For the Boston Foundation, which today hosts more than 1,000 funds, including more than 700 DAF’s distributing well over $100 million annually, this pledge has moral and practical implications, both for the Foundation and our donor community. As Senior Vice President and Chief Philanthropy Officer, it has been an honor to work with colleagues, especially those in our Philanthropy Group who run our Donor Advised Fund program, our President and CEO Lee Pelton, our Board of Directors, and a number of outside partners who have advocated for us and with us to stand more publicly against hate and ensure our entire grantmaking portfolio lives up to our organizational mission and values.
We began by looking back at our own DAF grantmaking, and all of our grants in recent years. It came as no real surprise to Foundation staff that the donor community, with whom we have cultivated strong personal relationships over the years, was not in fact part of the problem. We found no grants from the Foundation to organizations listed on lists such as the Southern Poverty Law Center's Hate Watch. But nonetheless, we felt it was important to institute new procedures to make clear our policies and ensure these types of grants would never happen.

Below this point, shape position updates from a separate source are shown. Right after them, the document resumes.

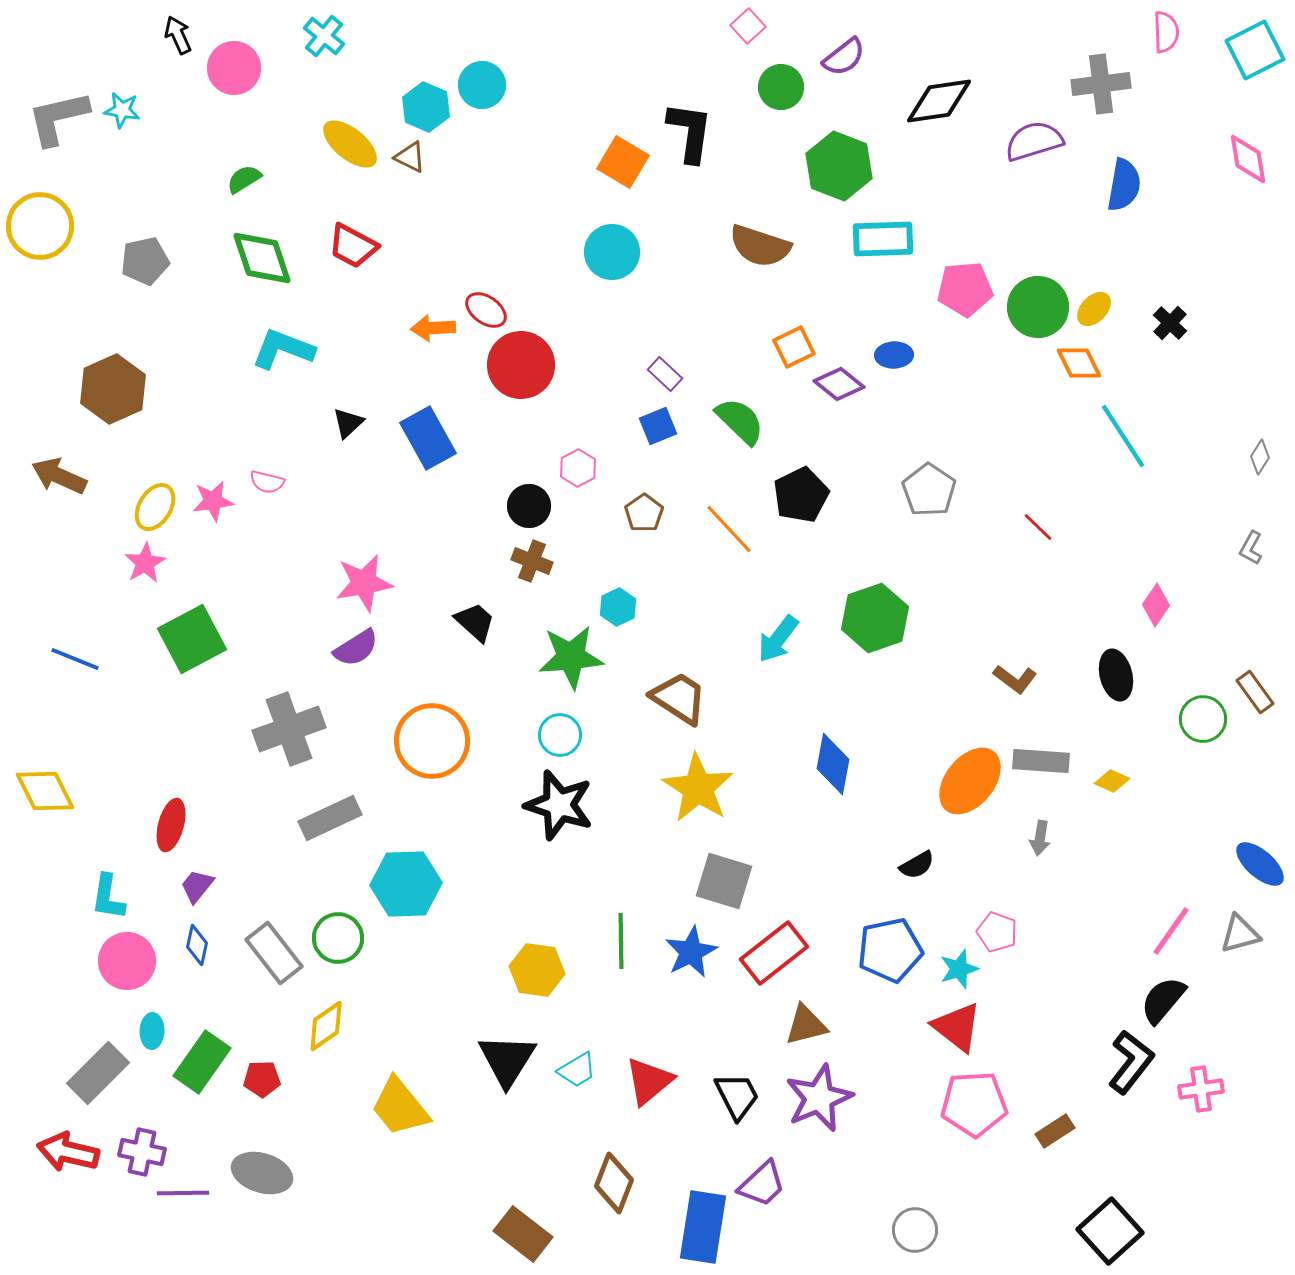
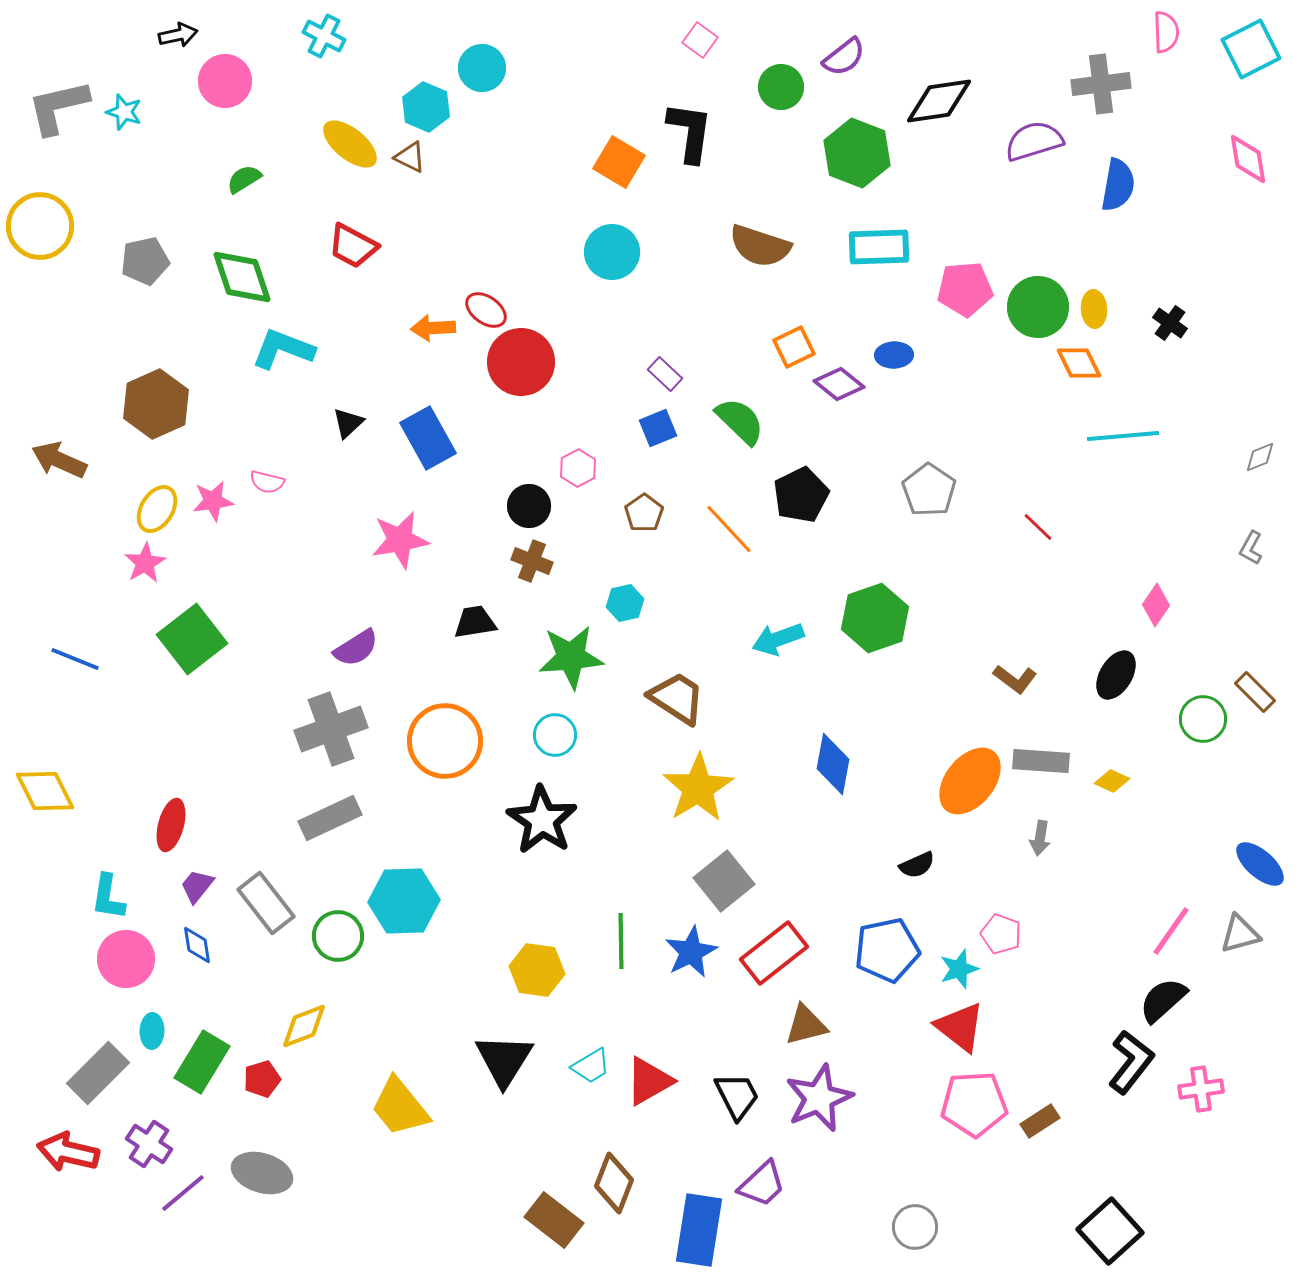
pink square at (748, 26): moved 48 px left, 14 px down; rotated 12 degrees counterclockwise
black arrow at (178, 35): rotated 102 degrees clockwise
cyan cross at (324, 36): rotated 12 degrees counterclockwise
cyan square at (1255, 50): moved 4 px left, 1 px up
pink circle at (234, 68): moved 9 px left, 13 px down
cyan circle at (482, 85): moved 17 px up
cyan star at (122, 110): moved 2 px right, 2 px down; rotated 9 degrees clockwise
gray L-shape at (58, 118): moved 11 px up
orange square at (623, 162): moved 4 px left
green hexagon at (839, 166): moved 18 px right, 13 px up
blue semicircle at (1124, 185): moved 6 px left
cyan rectangle at (883, 239): moved 4 px left, 8 px down
green diamond at (262, 258): moved 20 px left, 19 px down
yellow ellipse at (1094, 309): rotated 48 degrees counterclockwise
black cross at (1170, 323): rotated 8 degrees counterclockwise
red circle at (521, 365): moved 3 px up
brown hexagon at (113, 389): moved 43 px right, 15 px down
blue square at (658, 426): moved 2 px down
cyan line at (1123, 436): rotated 62 degrees counterclockwise
gray diamond at (1260, 457): rotated 36 degrees clockwise
brown arrow at (59, 476): moved 16 px up
yellow ellipse at (155, 507): moved 2 px right, 2 px down
pink star at (364, 583): moved 36 px right, 43 px up
cyan hexagon at (618, 607): moved 7 px right, 4 px up; rotated 12 degrees clockwise
black trapezoid at (475, 622): rotated 51 degrees counterclockwise
green square at (192, 639): rotated 10 degrees counterclockwise
cyan arrow at (778, 639): rotated 33 degrees clockwise
black ellipse at (1116, 675): rotated 45 degrees clockwise
brown rectangle at (1255, 692): rotated 9 degrees counterclockwise
brown trapezoid at (679, 698): moved 2 px left
gray cross at (289, 729): moved 42 px right
cyan circle at (560, 735): moved 5 px left
orange circle at (432, 741): moved 13 px right
yellow star at (698, 788): rotated 8 degrees clockwise
black star at (559, 805): moved 17 px left, 15 px down; rotated 16 degrees clockwise
black semicircle at (917, 865): rotated 6 degrees clockwise
gray square at (724, 881): rotated 34 degrees clockwise
cyan hexagon at (406, 884): moved 2 px left, 17 px down
pink pentagon at (997, 932): moved 4 px right, 2 px down
green circle at (338, 938): moved 2 px up
blue diamond at (197, 945): rotated 21 degrees counterclockwise
blue pentagon at (890, 950): moved 3 px left
gray rectangle at (274, 953): moved 8 px left, 50 px up
pink circle at (127, 961): moved 1 px left, 2 px up
black semicircle at (1163, 1000): rotated 8 degrees clockwise
yellow diamond at (326, 1026): moved 22 px left; rotated 14 degrees clockwise
red triangle at (957, 1027): moved 3 px right
black triangle at (507, 1060): moved 3 px left
green rectangle at (202, 1062): rotated 4 degrees counterclockwise
cyan trapezoid at (577, 1070): moved 14 px right, 4 px up
red pentagon at (262, 1079): rotated 15 degrees counterclockwise
red triangle at (649, 1081): rotated 10 degrees clockwise
brown rectangle at (1055, 1131): moved 15 px left, 10 px up
purple cross at (142, 1152): moved 7 px right, 8 px up; rotated 21 degrees clockwise
purple line at (183, 1193): rotated 39 degrees counterclockwise
blue rectangle at (703, 1227): moved 4 px left, 3 px down
gray circle at (915, 1230): moved 3 px up
brown rectangle at (523, 1234): moved 31 px right, 14 px up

In consultation with my colleagues and TBF’s senior leadership team, we presented TBF’s Board of Directors with a policy that in part reads:
“(The) Foundation prohibits any support of organizations engaged in “hateful activities” defined to mean activities that incite or engage in violence, intimidation, harassment, threats, or defamation targeting an individual or group based on their actual or perceived race, color, religion, national origin, ethnicity, immigration status, gender, gender identity, sexual orientation, or disability. These activities are contrary to the Foundation’s mission and its charitable status.”
We are committed to regularly reviewing information from the Southern Poverty Law Center, Change the Terms, Color of Change, GLAAD, and others, to update our procedures. We thank them for their leadership in this work.
As Greater Boston’s Community Foundation, TBF’s community is a “big tent” full of diverse ideas and people of different lived experience. We are glad to honor and uphold our community and ideals in all our grantmaking.